AP, Apr 4, 2014: Workers are prepared to encounter contamination [&] will try to figure out what caused [WIPP’s] mysterious leak [of radiation that] contaminated 21 workers […] [No one’s been] underground […] to find the source of the leak and determine if [the fire & radiation] are related.
Nuclear Hotseat #145, with host Libbe HaLevy, M.A., Apr. 1, 2014:
- 5:15 in — Don Hancock, director of the Nuclear Waste Safety program and administrator at Southwest Research and Information Center: Data from what’s being captured […] and what comes out of the filters, is that there have been continuing releases 24/7 […] There still is contamination coming out of the underground […] Numbers move around, but there’s always some amount of radioactivity in the underground air and lesser amounts being vented to the environment. Why it happened, why it was released, how much was really released, how much contamination there is in the underground, how long the releases continue, whether there could be further releases given that we don’t know what the situation is […] All of those of things are unknowns.
- 7:30 in — Hancock: It’s not credible to think that 21 workers breathed in contamination and the only place that there is contamination is on the workers. There clearly has to have been soil contamination. DOE’s own modeling is that there’s extensive soil contamination around the site. So there is a lot more soil sampling that needs to be done. […] This is one of the many things that we don’t know -– How much came out, and where it is now?

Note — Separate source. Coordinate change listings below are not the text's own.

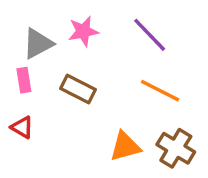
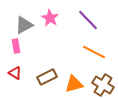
pink star: (83, 31) -> (50, 18), turned -30
brown rectangle: (78, 89) -> (47, 77), moved, turned -54

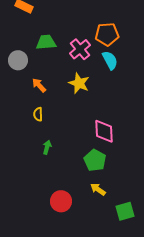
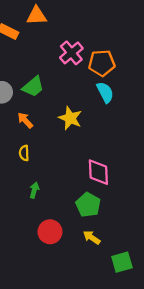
green trapezoid: (46, 42) -> (33, 87), moved, turned 145
pink cross: (80, 49) -> (71, 53), moved
red circle: (61, 201) -> (50, 232), moved

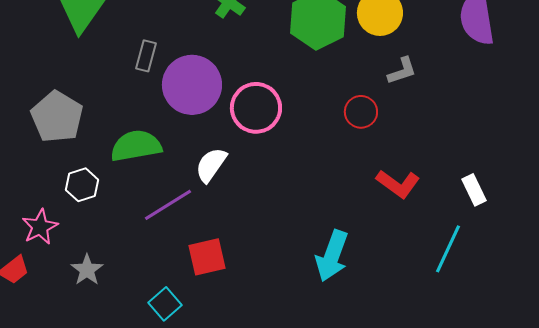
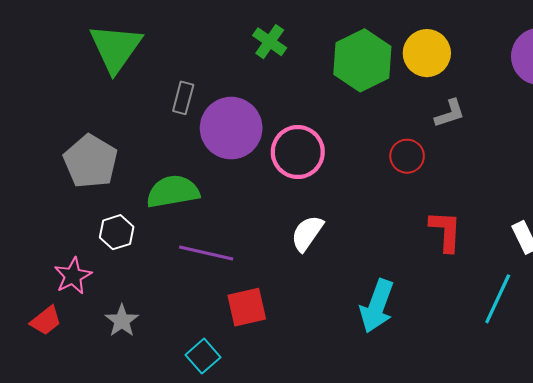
white semicircle: (211, 165) -> (307, 233), moved
red L-shape: (398, 184) -> (446, 231), turned -123
purple line: (168, 205) -> (206, 253), turned 45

- 8:30 in – Hancock: 40+ workers [still] waiting for results […] certainly is possible there will be more than 21 […] This is totally unacceptable […] There’s no reason that other workers should have come in and been contaminated, so it’s a major failure […] There was never supposed to be this radiation release at all for 10,000 years.
- 11:45 in — Hancock: The DOE itself hasn’t said when, or if, WIPP will reopen. The fact is that we don’t know […] what caused the release, how to stop it, if underground can be decontaminated, how to decontaminate surface, how to deal with worker health problems — None of those are known […] There is no instance in the world where you have an underground salt mine significantly contaminated with radiation […] there is no experience in dealing with this situation. So we’re starting from square one. It will be difficult, if not impossible, and also very costly to cleanup the underground. Based on my 38 years in working with the Department of Energy, I find it virtually inconceivable — I hope they will decide if they can’t do total cleanup of the underground, I hope they will decide not to reopen it. […] We need independent analysis, independent medical people, and independent technical folks to look at what happened and why it happened and what kind of decontamination could be done, if any.